▶ Task item
Find the line with "Vehicle Type" in the entries below, then output every line from it down to the line with "Terms of Use", exactly and with no pictures.

▶ Data supplied
----------

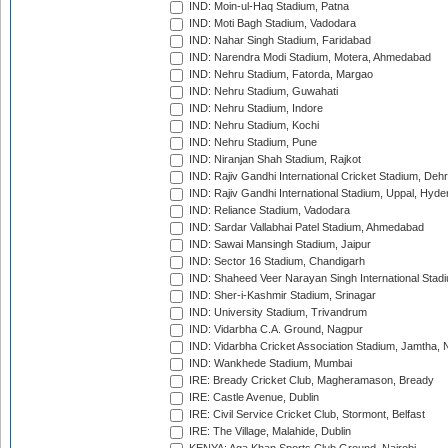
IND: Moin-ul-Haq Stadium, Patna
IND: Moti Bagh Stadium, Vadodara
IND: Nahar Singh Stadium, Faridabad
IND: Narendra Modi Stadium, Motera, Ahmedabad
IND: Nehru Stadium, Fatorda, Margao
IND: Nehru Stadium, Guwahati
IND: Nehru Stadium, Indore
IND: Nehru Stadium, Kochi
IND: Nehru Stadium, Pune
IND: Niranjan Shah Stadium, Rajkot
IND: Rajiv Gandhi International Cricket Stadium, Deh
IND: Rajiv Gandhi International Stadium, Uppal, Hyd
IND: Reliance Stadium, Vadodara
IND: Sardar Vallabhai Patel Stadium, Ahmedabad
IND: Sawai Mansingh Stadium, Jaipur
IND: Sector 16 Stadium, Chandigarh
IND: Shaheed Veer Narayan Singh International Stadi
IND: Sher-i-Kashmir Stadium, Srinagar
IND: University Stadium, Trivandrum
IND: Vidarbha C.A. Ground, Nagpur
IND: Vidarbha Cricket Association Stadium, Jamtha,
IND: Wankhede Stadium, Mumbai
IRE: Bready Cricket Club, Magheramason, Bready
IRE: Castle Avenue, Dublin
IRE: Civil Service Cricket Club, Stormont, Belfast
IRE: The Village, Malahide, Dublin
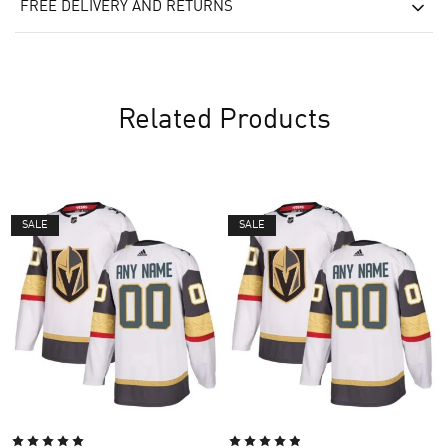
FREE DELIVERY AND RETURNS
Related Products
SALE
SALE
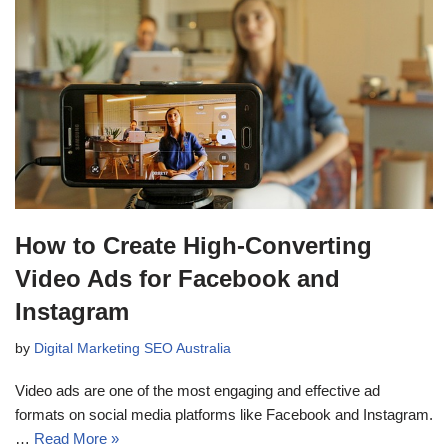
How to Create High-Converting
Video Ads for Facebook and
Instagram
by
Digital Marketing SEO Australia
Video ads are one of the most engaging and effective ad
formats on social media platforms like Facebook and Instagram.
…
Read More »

----------

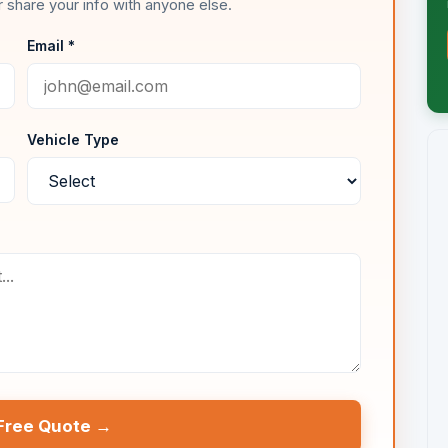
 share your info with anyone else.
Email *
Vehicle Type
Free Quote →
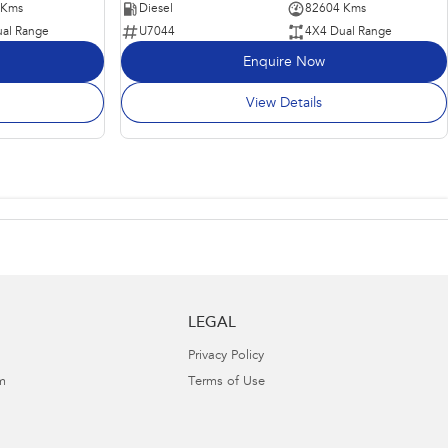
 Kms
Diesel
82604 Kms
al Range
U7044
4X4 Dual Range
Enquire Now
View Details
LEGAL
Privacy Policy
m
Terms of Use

----------

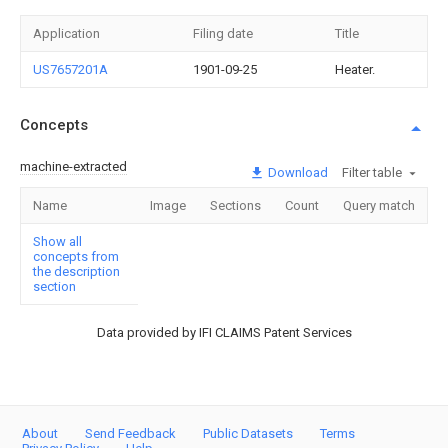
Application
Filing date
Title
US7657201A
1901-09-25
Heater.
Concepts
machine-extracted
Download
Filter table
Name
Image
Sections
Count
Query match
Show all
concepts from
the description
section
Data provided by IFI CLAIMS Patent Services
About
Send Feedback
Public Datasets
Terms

----------

▶ Response area
Vehicle Type
Free Quote →
 Kms
Diesel
82604 Kms
al Range
U7044
4X4 Dual Range
Enquire Now
View Details
LEGAL
Privacy Policy
m
Terms of Use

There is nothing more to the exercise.